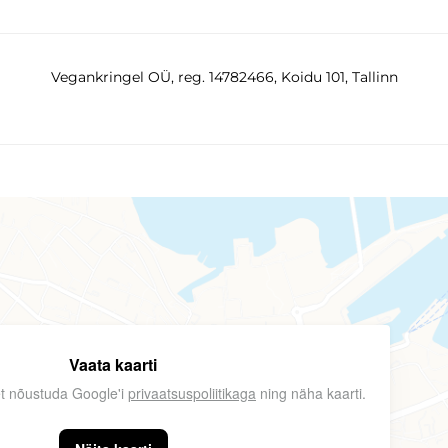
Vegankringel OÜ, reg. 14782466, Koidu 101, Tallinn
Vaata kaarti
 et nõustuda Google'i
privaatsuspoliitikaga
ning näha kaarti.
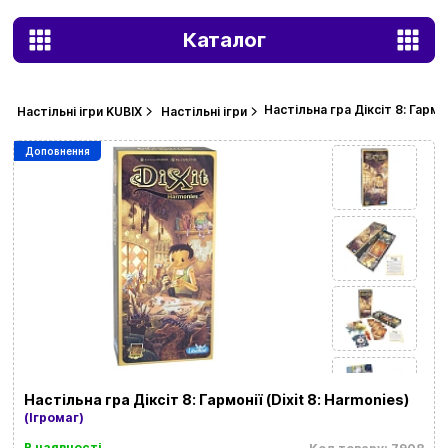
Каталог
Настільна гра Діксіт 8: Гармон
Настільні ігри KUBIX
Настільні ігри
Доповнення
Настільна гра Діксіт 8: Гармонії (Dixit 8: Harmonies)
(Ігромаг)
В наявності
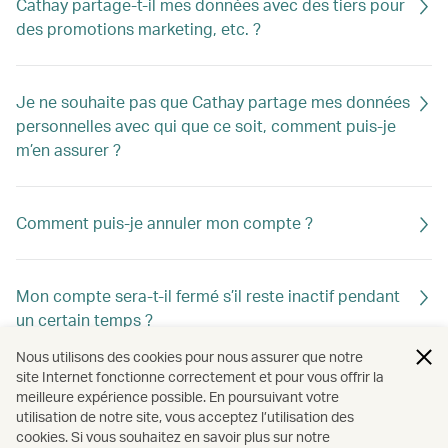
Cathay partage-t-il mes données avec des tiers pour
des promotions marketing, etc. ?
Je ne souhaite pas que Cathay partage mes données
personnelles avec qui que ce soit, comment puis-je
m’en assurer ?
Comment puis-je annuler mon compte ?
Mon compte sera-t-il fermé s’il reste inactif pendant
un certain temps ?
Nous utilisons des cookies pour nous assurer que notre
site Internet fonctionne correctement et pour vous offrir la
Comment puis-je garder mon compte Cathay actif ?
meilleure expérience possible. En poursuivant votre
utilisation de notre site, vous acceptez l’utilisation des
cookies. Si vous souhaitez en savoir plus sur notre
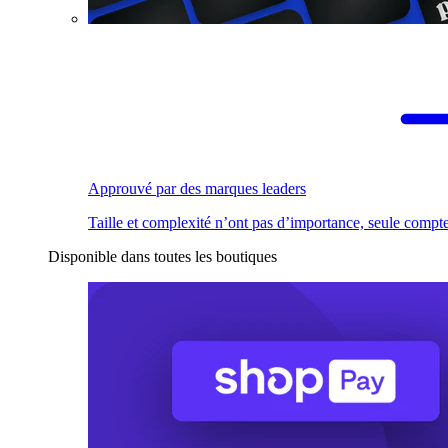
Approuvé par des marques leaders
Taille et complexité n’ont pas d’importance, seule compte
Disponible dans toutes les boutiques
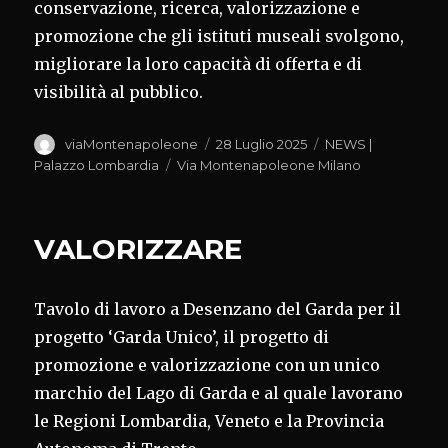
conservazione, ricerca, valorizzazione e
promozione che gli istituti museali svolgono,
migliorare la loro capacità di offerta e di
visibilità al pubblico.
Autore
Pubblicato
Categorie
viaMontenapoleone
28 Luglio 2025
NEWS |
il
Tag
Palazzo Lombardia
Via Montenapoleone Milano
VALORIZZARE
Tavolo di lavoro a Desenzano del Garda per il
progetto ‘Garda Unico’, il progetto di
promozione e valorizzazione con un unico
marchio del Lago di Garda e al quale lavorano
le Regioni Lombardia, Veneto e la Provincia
--
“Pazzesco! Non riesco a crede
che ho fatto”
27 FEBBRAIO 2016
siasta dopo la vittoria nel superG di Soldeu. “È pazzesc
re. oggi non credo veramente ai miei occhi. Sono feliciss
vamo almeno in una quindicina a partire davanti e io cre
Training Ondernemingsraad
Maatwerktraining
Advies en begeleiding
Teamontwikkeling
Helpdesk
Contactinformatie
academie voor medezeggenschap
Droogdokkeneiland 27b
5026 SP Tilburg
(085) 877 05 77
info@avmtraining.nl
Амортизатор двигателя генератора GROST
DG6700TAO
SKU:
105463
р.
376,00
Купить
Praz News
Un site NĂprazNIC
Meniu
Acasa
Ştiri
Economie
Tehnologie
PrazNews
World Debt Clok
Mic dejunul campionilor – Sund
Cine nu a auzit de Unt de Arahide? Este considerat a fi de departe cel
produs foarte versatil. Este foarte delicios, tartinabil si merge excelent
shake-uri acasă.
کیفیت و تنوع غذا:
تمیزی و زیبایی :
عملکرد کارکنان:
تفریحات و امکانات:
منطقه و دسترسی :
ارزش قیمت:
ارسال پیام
==
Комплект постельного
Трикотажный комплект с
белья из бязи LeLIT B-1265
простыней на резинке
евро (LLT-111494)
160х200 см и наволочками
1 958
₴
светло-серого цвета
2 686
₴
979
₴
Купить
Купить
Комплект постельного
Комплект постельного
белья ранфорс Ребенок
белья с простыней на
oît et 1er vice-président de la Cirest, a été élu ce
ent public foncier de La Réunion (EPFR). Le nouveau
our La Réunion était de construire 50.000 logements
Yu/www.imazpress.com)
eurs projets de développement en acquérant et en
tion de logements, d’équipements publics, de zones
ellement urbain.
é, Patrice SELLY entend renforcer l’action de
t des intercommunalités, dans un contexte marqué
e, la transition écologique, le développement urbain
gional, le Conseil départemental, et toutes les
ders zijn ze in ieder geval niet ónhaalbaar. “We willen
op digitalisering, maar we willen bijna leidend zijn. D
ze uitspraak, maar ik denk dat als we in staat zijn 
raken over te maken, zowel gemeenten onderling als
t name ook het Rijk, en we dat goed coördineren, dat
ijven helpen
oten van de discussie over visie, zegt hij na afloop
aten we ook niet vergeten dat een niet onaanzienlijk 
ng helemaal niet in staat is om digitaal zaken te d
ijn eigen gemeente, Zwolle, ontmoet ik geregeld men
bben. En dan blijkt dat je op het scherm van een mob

Task statement >> Word for word, restate the lines above from the one with "Vegankringel OÜ, reg." through the one with "le Regioni Lombardia, Veneto e la Provincia", keeping both ends and dropping the pictures.

Exercise solution >>
Vegankringel OÜ, reg. 14782466, Koidu 101, Tallinn
Vaata kaarti
 et nõustuda Google'i
privaatsuspoliitikaga
ning näha kaarti.
Каталог
Настільна гра Діксіт 8: Гармон
Настільні ігри KUBIX
Настільні ігри
Доповнення
Настільна гра Діксіт 8: Гармонії (Dixit 8: Harmonies)
(Ігромаг)
В наявності
Cathay partage-t-il mes données avec des tiers pour
des promotions marketing, etc. ?
Je ne souhaite pas que Cathay partage mes données
personnelles avec qui que ce soit, comment puis-je
m’en assurer ?
Comment puis-je annuler mon compte ?
Mon compte sera-t-il fermé s’il reste inactif pendant
un certain temps ?
Nous utilisons des cookies pour nous assurer que notre
site Internet fonctionne correctement et pour vous offrir la
Comment puis-je garder mon compte Cathay actif ?
meilleure expérience possible. En poursuivant votre
utilisation de notre site, vous acceptez l’utilisation des
cookies. Si vous souhaitez en savoir plus sur notre
Approuvé par des marques leaders
Taille et complexité n’ont pas d’importance, seule compte
Disponible dans toutes les boutiques
conservazione, ricerca, valorizzazione e
promozione che gli istituti museali svolgono,
migliorare la loro capacità di offerta e di
visibilità al pubblico.
Autore
Pubblicato
Categorie
viaMontenapoleone
28 Luglio 2025
NEWS |
il
Tag
Palazzo Lombardia
Via Montenapoleone Milano
VALORIZZARE
Tavolo di lavoro a Desenzano del Garda per il
progetto ‘Garda Unico’, il progetto di
promozione e valorizzazione con un unico
marchio del Lago di Garda e al quale lavorano
le Regioni Lombardia, Veneto e la Provincia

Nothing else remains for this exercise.